PROBLEM TO WORK ON:
Copy, please, the line with "Many Spitex organizations" and each line that follows it through the end of the data below, exactly as given and without pictures.
===== DATA SHOWN
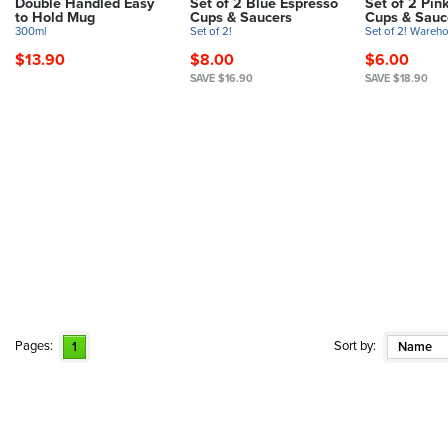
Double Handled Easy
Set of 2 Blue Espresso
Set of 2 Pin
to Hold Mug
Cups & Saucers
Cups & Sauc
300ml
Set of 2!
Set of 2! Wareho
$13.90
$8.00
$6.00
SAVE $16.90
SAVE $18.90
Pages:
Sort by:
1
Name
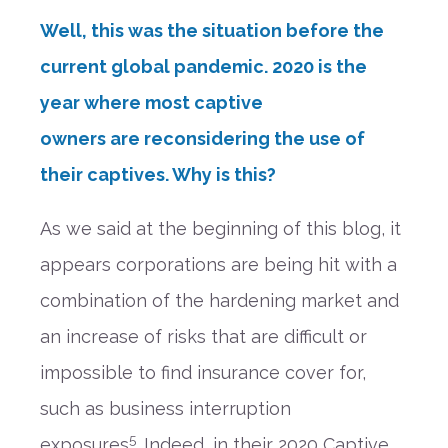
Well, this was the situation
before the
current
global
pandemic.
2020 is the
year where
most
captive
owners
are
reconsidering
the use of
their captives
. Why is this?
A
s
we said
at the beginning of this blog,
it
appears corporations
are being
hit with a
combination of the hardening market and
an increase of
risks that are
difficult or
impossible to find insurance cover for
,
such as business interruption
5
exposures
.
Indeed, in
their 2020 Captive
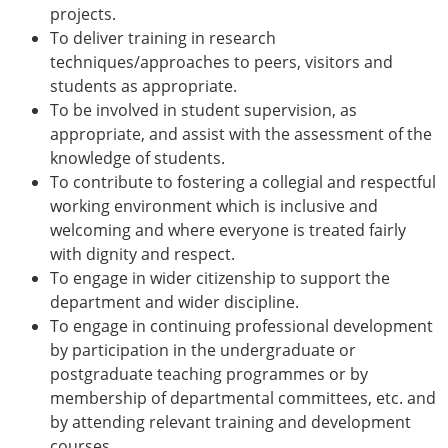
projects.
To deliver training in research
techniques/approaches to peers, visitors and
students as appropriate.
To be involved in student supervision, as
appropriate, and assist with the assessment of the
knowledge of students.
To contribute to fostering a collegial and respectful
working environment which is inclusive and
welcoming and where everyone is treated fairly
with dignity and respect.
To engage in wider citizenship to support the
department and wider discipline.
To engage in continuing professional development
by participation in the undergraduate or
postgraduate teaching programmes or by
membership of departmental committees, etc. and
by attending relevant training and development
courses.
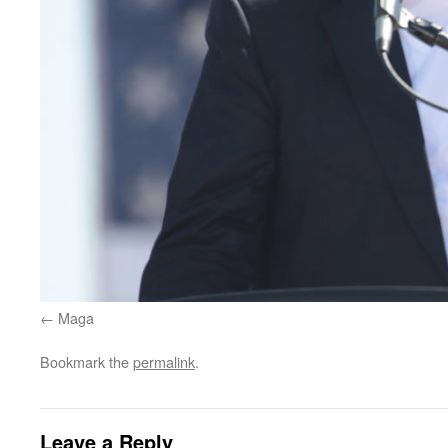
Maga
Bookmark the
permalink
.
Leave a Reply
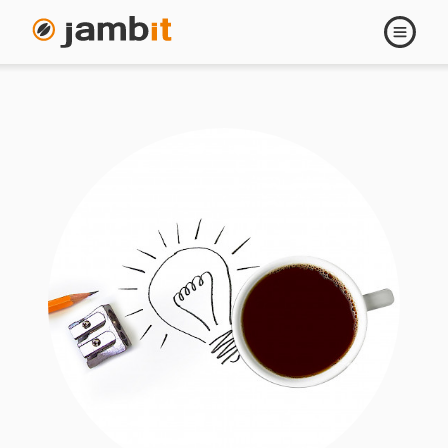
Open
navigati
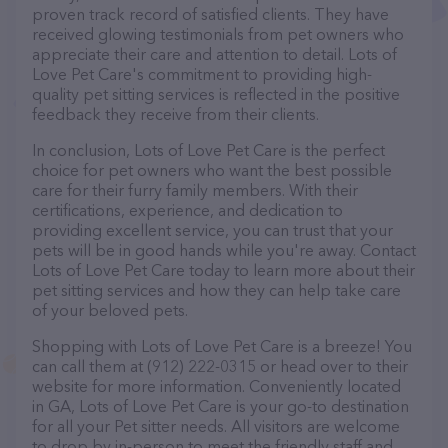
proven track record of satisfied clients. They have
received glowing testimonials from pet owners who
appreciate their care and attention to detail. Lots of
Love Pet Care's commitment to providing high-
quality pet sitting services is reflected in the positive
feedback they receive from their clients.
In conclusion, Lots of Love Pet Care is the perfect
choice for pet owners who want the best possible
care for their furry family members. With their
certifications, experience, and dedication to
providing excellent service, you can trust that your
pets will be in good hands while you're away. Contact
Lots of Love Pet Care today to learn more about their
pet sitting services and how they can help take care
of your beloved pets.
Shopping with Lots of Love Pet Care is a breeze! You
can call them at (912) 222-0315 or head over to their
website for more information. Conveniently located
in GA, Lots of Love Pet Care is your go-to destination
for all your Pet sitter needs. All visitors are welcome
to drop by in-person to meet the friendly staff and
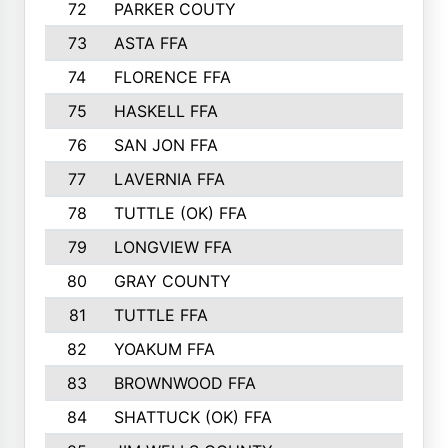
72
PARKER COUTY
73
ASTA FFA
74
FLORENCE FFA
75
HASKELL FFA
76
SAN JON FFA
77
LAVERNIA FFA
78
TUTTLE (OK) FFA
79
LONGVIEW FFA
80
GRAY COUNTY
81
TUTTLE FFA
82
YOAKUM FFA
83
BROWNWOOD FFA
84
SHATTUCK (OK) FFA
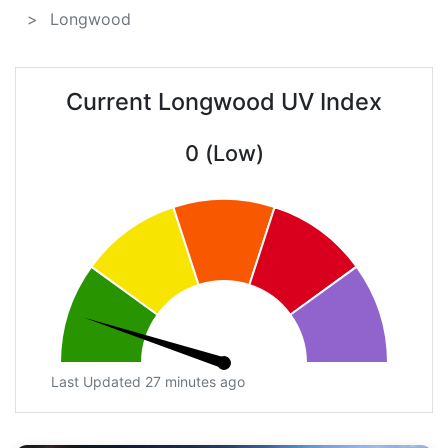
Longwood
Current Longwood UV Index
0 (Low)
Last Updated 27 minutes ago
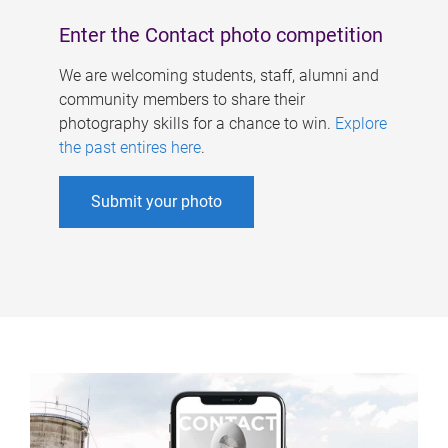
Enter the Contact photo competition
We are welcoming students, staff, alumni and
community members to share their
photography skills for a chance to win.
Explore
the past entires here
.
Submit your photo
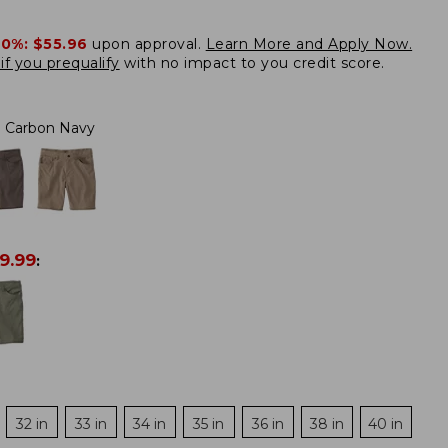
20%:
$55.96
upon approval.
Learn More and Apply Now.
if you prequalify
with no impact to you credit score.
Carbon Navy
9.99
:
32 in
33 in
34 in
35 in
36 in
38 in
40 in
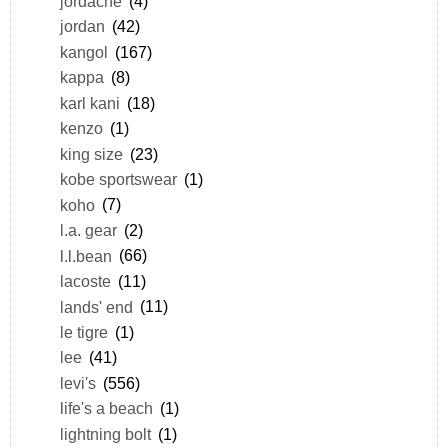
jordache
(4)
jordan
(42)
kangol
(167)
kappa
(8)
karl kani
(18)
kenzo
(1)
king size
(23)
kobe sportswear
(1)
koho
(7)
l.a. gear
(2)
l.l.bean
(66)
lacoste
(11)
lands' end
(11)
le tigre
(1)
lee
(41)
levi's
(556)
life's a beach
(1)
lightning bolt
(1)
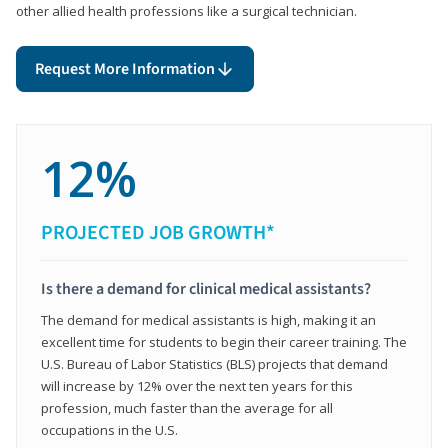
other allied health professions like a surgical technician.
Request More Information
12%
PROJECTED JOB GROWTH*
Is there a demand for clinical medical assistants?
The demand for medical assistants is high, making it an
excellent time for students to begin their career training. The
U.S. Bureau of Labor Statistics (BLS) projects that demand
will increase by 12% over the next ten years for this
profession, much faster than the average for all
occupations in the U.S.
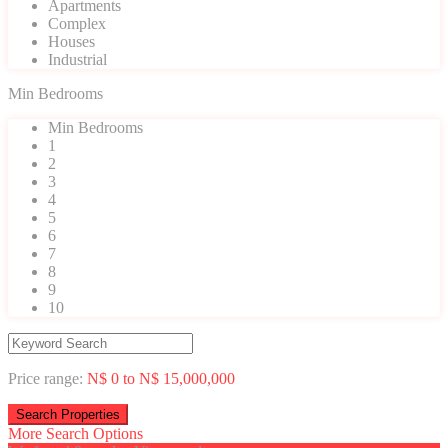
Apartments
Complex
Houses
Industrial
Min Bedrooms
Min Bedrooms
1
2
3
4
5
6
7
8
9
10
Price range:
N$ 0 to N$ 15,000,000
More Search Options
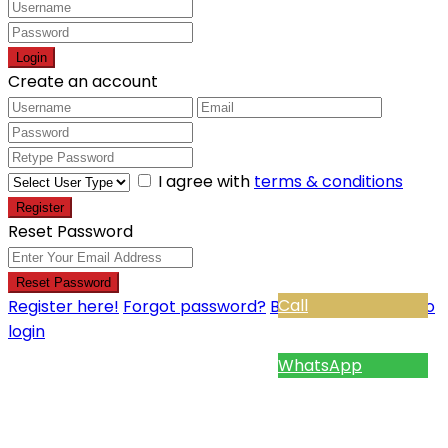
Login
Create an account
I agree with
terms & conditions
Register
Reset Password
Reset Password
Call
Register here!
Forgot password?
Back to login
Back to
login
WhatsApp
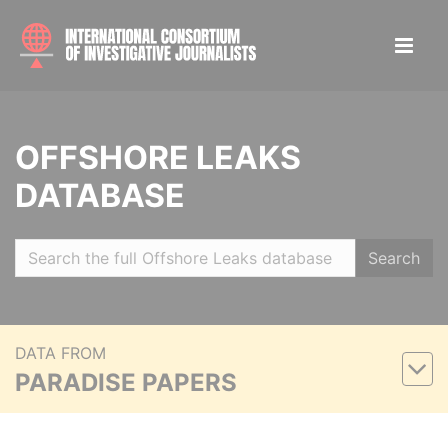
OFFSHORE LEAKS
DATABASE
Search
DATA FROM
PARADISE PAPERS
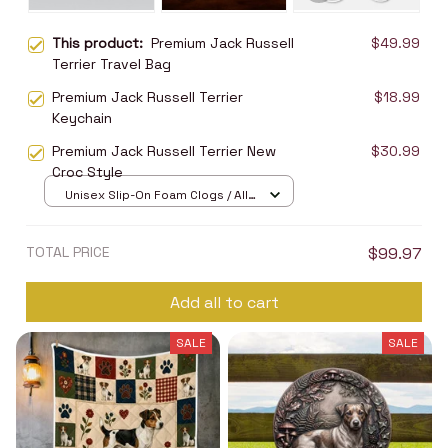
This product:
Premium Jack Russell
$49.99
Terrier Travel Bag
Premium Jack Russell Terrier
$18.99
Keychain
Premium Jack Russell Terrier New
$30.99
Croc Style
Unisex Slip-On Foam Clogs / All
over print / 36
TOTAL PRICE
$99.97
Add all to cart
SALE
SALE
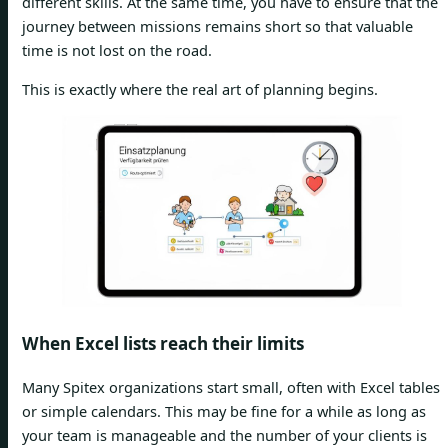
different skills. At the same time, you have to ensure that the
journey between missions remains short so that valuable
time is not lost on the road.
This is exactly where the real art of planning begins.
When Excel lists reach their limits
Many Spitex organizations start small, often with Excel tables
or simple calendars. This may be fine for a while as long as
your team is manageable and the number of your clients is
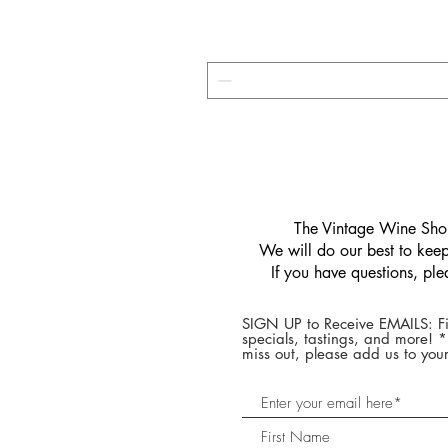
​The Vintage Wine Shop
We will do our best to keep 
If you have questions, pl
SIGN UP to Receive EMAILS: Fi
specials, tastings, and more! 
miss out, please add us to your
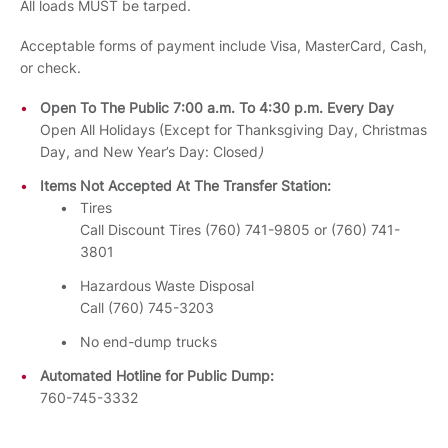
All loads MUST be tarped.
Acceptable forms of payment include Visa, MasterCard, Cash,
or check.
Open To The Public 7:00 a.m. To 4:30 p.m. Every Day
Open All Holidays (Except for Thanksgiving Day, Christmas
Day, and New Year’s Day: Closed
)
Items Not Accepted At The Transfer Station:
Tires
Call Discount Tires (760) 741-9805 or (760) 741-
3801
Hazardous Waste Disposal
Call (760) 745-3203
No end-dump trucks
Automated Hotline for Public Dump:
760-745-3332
==========
REPLY TO THE EXERCISE:
Many Spitex organizations start small, often with Excel tables
or simple calendars. This may be fine for a while as long as
your team is manageable and the number of your clients is
​The Vintage Wine Shop
We will do our best to keep 
If you have questions, pl
SIGN UP to Receive EMAILS: Fi
specials, tastings, and more! 
miss out, please add us to your
All loads MUST be tarped.
Acceptable forms of payment include Visa, MasterCard, Cash,
or check.
Open To The Public 7:00 a.m. To 4:30 p.m. Every Day
Open All Holidays (Except for Thanksgiving Day, Christmas
Day, and New Year’s Day: Closed
)
Items Not Accepted At The Transfer Station:
Tires
Call Discount Tires (760) 741-9805 or (760) 741-
3801
Hazardous Waste Disposal
Call (760) 745-3203
No end-dump trucks
Automated Hotline for Public Dump:
760-745-3332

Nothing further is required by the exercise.